From the listing below, work out the number of lines containing "Hopp" and give that number without comment.
□ □ □
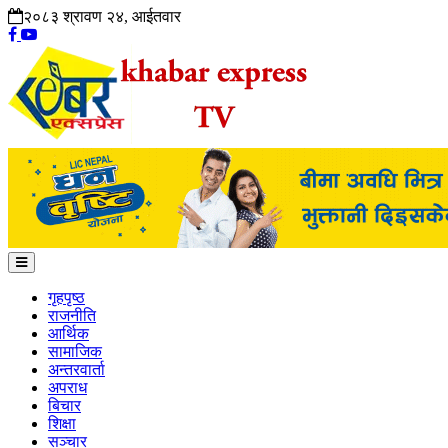
२०८३ श्रावण २४, आईतवार
गृहपृष्ठ
राजनीति
आर्थिक
सामाजिक
अन्तरवार्ता
अपराध
बिचार
शिक्षा
सञ्चार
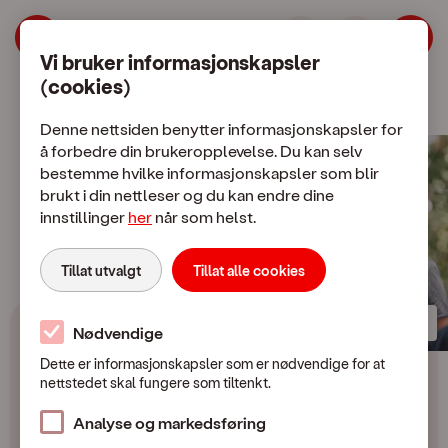
Norges mest fornøyde mobilkunder |
Hopp til meny
Hopp til hovedinnhold
Vi bruker informasjonskapsler
(cookies)
Mobilabonnement
Mobiltelefon
Denne nettsiden benytter informasjonskapsler for
å forbedre din brukeropplevelse. Du kan selv
bestemme hvilke informasjonskapsler som blir
brukt i din nettleser og du kan endre dine
innstillinger
her
når som helst.
Tillat utvalgt
Tillat alle cookies
Vervekampanje
Gratis månedsavgift i 2 måneder!
Nødvendige
Dette er informasjonskapsler som er nødvendige for at
Verv en venn og
nettstedet skal fungere som tiltenkt.
begge får dekket
Analyse og markedsføring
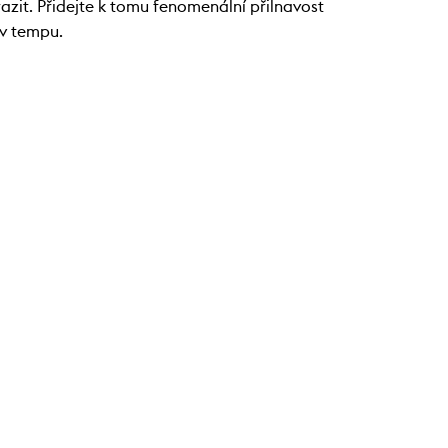
it. Přidejte k tomu fenomenální přilnavost
iv tempu.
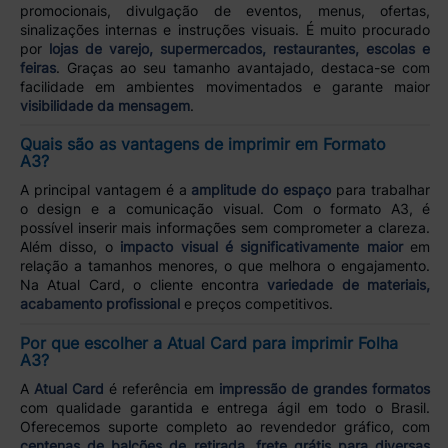
promocionais, divulgação de eventos, menus, ofertas,
sinalizações internas e instruções visuais. É muito procurado
por
lojas de varejo, supermercados, restaurantes, escolas e
feiras
. Graças ao seu tamanho avantajado, destaca-se com
facilidade em ambientes movimentados e garante maior
visibilidade da mensagem
.
Quais são as vantagens de imprimir em Formato
A3?
A principal vantagem é a
amplitude do espaço
para trabalhar
o design e a comunicação visual. Com o formato A3, é
possível inserir mais informações sem comprometer a clareza.
Além disso, o
impacto visual é significativamente maior
em
relação a tamanhos menores, o que melhora o engajamento.
Na Atual Card, o cliente encontra
variedade de materiais,
acabamento profissional
e preços competitivos.
Por que escolher a Atual Card para imprimir Folha
A3?
A
Atual Card
é referência em
impressão de grandes formatos
com qualidade garantida e entrega ágil em todo o Brasil.
Oferecemos suporte completo ao revendedor gráfico, com
centenas de balcões de retirada
,
frete grátis para diversas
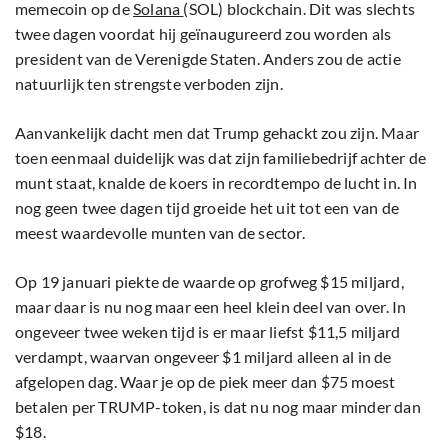
memecoin op de
Solana
(SOL) blockchain. Dit was slechts
twee dagen voordat hij geïnaugureerd zou worden als
president van de Verenigde Staten. Anders zou de actie
natuurlijk ten strengste verboden zijn.
Aanvankelijk dacht men dat Trump gehackt zou zijn. Maar
toen eenmaal duidelijk was dat zijn familiebedrijf achter de
munt staat, knalde de koers in recordtempo de lucht in. In
nog geen twee dagen tijd groeide het uit tot een van de
meest waardevolle munten van de sector.
Op 19 januari piekte de waarde op grofweg $15 miljard,
maar daar is nu nog maar een heel klein deel van over. In
ongeveer twee weken tijd is er maar liefst $11,5 miljard
verdampt, waarvan ongeveer $1 miljard alleen al in de
afgelopen dag. Waar je op de piek meer dan $75 moest
betalen per TRUMP-token, is dat nu nog maar minder dan
$18.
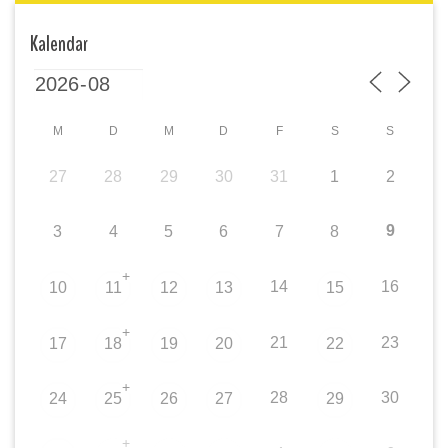
Kalendar
M
D
M
D
F
S
S
27
28
29
30
31
1
2
9
3
4
5
6
7
8
+
14
16
10
11
12
13
15
+
21
23
17
18
19
20
22
+
28
30
24
25
26
27
29
+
□ □ □
Solved problem:
2